Spotting Signs of Bleeding
Bleeding in the GI tract is one of the first signs of gastrointestinal cancer. If the bleeding is coming from the stomach or esophagus, the individual will vomit blood with a black, gritty appearance like coffee, if digestion has started. Bleeding from other parts of the GI tract may cause bloody stool; fresh, red blood loss indicates the bleeding is severe, while blood that makes stool appear black indicates blood loss is slower. The person may feel generally unwell if they have been bleeding for some time.
A doctor may suspect gastrointestinal cancer after an examination and discussion of symptoms. Any blood in the stool or vomit will trigger further investigation. Usually, the doctor will perform an endoscopy by passing a tiny fiber-optic camera along the digestive tract to see any tumors. Problematic findings will often lead to a tissue biopsy, which the lab will examine for malignancy. If endoscopy is not possible, the doctor may also use an ultrasound scan.
The type of treatment depends on the location of the tumour, the type of cancer present and the degree to which the disease has progressed. Doctors may recommend chemotherapy or radiotherapy to reduce the size of the tumors. Often, the physician will schedule a surgery to remove the tumor, which may also require removal of sections of the intestines. Occasionally, organ transplant is an option, if the person has liver cancer, for instance.

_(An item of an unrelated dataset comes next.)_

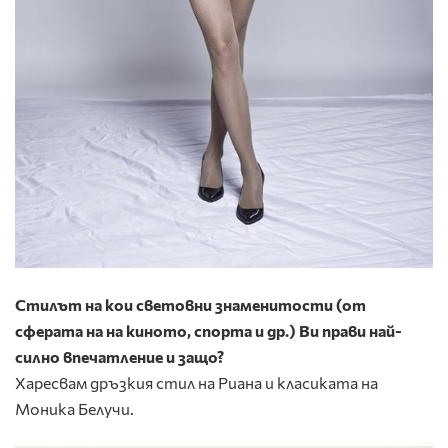
Стилът на кои световни знаменитости (от
сферата на на киното, спорта и др.) Ви прави най-
силно впечатление и защо?
Харесвам дръзкия стил на Риана и класиката на
Моника Белучи.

Risk factors for developing a particular gastrointestinal cancer vary with the diagnosis. However, most people affected by gastrointestinal cancers are older than 60. Smoking, poor diet, and excessive alcohol consumption can increase the likelihood of developing these cancers. Women are more likely to develop cancer of the gallbladder than men. Certain illnesses, such as gallstones and HIV, can also raise the risk of developing certain gastrointestinal cancers.
Researches now know certain populations are more prone to particular gastrointestinal cancers than others. For example, cancer of the esophagus is more common in parts of China, Central Asia, and Ethiopia. People in Eastern Asia are more prone to stomach cancer. However, many types of gastrointestinal cancer have similar rates of incidence across the world.
A large tumor in the gastrointestinal tract can cause an obstruction. Depending on where this happens, it may make it difficult to swallow food or pass stools. People in this situation require urgent intervention; large gastrointestinal tumors can cause the wall of the digestive tract to rupture, leading to rapid internal blood loss and severe pain in the abdomen. Ruptures usually call for emergency surgery.
Gastrointestinal Cancer and Diet
Diet can affect the likelihood of developing gastrointestinal cancer. Generally, diets low in fiber and high in red meat put a person at higher risk. Eating large amounts of very salty foods, or foods that have been preserved through pickling, is also known to raise a person’s risk of developing these types of cancers.
Completely recovery from some gastrointestinal cancers is possible, whereas others are usually fatal. Again, the prognosis depends on the type and location of the cancer and how advanced it has become. Some types of cancer are highly treatable if caught early. For example, 90% of people with cancer of the esophagus will survive for five years or more if doctors can treat the disease promptly. Other types of gastrointestinal cancer do not respond well to treatment. Only five percent of people diagnosed with pancreatic cancer will survive beyond five years. The prognosis for people with cancer of the gallbladder is also poor.